Your assignment :: In the records below, find each line with "مصرف" and copy it.
---
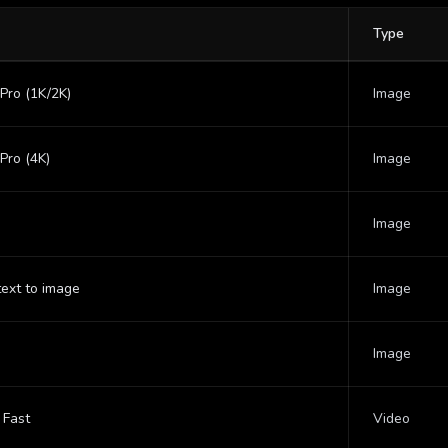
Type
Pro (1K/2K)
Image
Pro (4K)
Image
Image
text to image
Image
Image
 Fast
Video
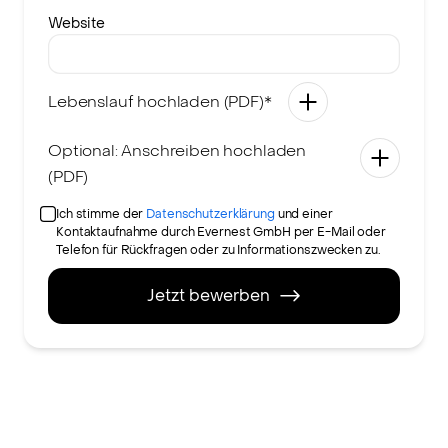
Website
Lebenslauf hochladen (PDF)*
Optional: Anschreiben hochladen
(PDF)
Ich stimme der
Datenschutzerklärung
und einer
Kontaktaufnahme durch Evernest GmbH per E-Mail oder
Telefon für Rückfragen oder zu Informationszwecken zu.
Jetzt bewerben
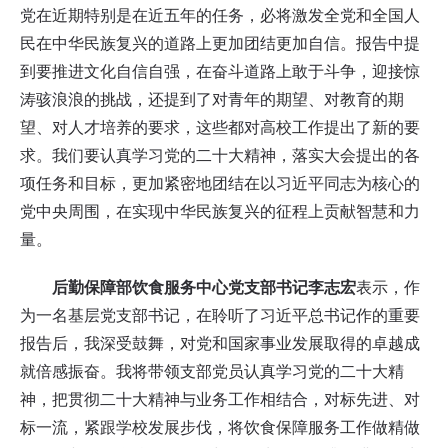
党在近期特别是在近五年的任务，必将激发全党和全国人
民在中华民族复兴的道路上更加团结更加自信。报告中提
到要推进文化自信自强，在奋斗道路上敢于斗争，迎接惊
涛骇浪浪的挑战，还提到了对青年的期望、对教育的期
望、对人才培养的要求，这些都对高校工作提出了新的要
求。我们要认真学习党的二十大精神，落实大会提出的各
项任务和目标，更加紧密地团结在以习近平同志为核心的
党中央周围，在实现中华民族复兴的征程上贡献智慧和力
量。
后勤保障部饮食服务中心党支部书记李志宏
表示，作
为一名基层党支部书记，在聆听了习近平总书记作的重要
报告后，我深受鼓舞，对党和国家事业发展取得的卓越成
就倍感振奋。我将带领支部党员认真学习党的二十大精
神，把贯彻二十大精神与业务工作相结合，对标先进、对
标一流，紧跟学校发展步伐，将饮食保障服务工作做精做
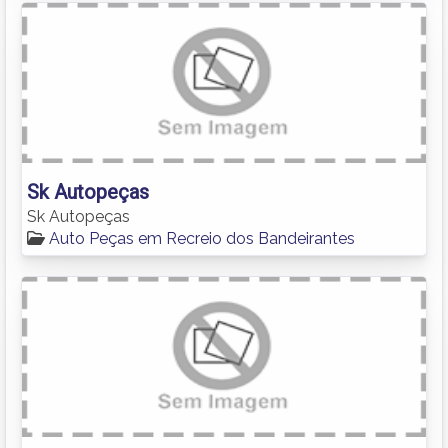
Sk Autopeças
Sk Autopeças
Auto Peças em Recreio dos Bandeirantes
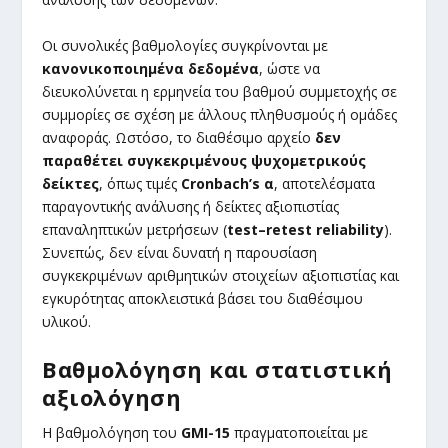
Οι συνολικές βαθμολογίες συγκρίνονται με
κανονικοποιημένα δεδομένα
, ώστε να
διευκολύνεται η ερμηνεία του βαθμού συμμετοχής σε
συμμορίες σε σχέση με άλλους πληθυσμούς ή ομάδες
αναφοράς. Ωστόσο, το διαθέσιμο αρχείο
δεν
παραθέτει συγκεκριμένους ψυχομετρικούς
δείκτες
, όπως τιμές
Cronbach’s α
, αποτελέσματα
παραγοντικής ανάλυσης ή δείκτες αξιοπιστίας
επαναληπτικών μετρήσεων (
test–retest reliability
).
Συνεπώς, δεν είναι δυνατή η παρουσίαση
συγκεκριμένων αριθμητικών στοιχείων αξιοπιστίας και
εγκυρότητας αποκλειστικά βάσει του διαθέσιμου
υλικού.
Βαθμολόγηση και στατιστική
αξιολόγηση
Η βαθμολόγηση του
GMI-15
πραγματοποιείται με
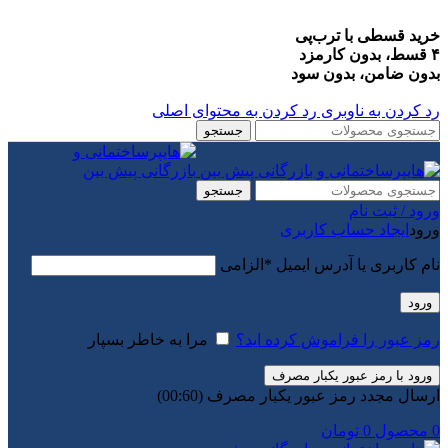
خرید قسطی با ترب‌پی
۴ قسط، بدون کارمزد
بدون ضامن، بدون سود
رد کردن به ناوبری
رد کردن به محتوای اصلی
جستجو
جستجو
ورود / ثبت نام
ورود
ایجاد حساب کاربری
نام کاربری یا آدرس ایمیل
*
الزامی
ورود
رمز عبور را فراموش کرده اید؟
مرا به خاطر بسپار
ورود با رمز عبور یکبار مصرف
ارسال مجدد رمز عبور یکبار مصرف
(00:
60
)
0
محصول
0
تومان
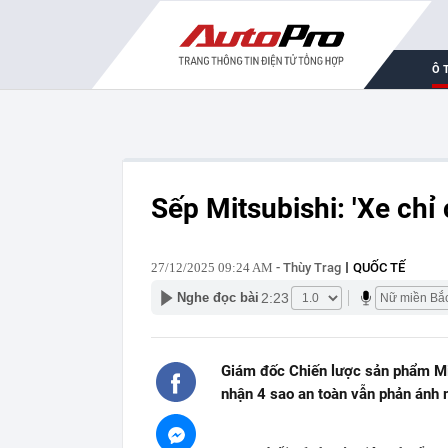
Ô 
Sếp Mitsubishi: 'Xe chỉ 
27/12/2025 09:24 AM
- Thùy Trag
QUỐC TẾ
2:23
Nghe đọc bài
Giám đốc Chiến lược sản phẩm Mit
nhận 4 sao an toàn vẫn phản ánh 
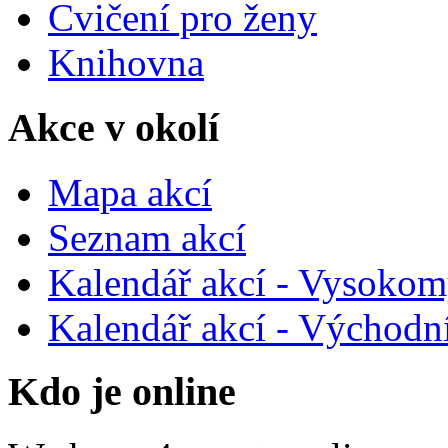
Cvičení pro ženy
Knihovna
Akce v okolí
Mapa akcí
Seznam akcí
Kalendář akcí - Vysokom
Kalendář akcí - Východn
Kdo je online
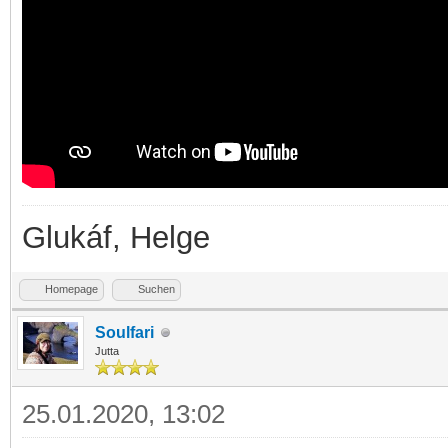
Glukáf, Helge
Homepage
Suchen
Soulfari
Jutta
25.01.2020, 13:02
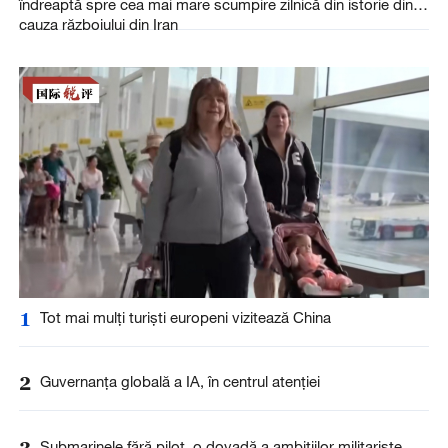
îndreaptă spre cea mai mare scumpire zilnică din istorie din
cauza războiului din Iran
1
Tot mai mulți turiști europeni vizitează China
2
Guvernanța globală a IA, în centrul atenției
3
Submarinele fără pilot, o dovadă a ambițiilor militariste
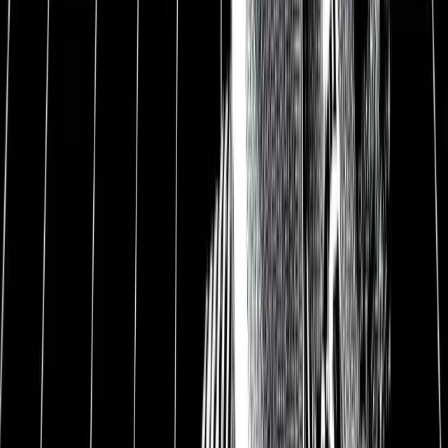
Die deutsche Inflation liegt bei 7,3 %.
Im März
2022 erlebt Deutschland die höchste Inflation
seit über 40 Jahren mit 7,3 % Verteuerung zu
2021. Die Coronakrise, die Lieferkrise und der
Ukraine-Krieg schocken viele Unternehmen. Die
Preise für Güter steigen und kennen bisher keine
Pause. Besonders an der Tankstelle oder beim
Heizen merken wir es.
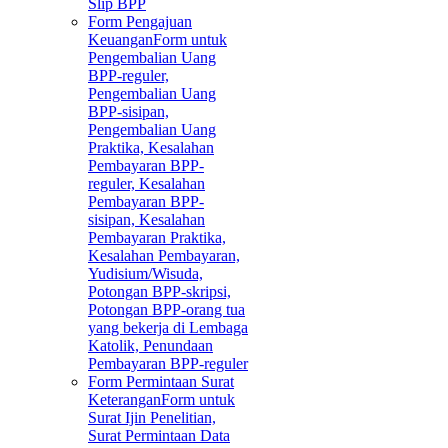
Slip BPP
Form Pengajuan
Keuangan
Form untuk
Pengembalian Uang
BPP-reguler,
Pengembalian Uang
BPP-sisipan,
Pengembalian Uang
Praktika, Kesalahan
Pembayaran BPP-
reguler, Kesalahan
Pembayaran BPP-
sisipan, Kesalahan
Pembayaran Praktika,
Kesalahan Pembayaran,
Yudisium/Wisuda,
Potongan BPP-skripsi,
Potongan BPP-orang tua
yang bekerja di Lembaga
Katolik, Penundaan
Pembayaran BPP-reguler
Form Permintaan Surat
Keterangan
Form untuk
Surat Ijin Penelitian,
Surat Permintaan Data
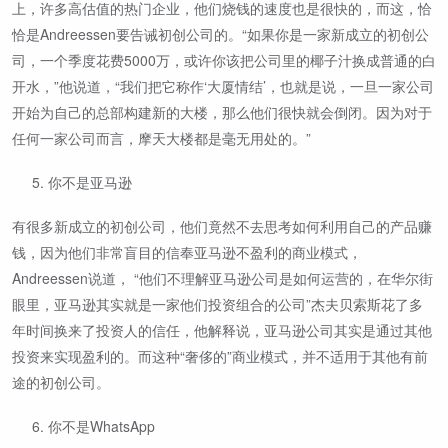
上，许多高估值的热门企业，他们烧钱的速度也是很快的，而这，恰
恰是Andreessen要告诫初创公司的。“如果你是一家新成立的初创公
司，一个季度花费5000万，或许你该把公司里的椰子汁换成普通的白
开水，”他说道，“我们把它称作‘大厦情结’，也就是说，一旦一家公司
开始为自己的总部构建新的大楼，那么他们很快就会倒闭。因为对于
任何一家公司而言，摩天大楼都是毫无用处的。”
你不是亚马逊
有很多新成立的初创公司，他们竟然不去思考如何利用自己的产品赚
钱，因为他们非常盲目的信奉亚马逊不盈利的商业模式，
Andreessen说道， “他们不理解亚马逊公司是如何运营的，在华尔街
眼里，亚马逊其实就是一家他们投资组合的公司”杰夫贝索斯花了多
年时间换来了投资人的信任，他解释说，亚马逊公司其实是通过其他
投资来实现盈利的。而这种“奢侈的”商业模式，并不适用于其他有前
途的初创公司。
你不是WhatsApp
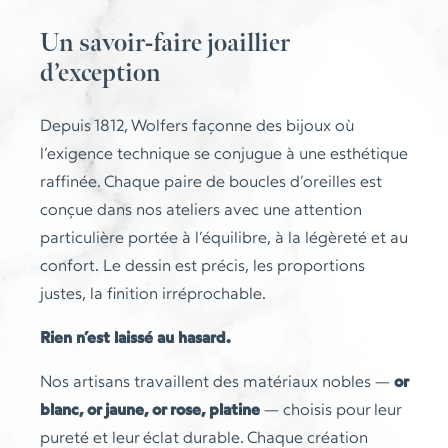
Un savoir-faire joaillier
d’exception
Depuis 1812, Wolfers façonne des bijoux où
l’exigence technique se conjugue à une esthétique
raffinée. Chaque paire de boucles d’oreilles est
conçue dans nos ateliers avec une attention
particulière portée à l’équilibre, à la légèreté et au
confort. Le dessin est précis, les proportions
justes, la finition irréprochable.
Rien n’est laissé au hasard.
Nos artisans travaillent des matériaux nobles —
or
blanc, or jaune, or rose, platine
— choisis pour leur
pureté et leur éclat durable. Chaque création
---
Result for this exercise ::
ورود با رمز عبور یکبار مصرف
ارسال مجدد رمز عبور یکبار مصرف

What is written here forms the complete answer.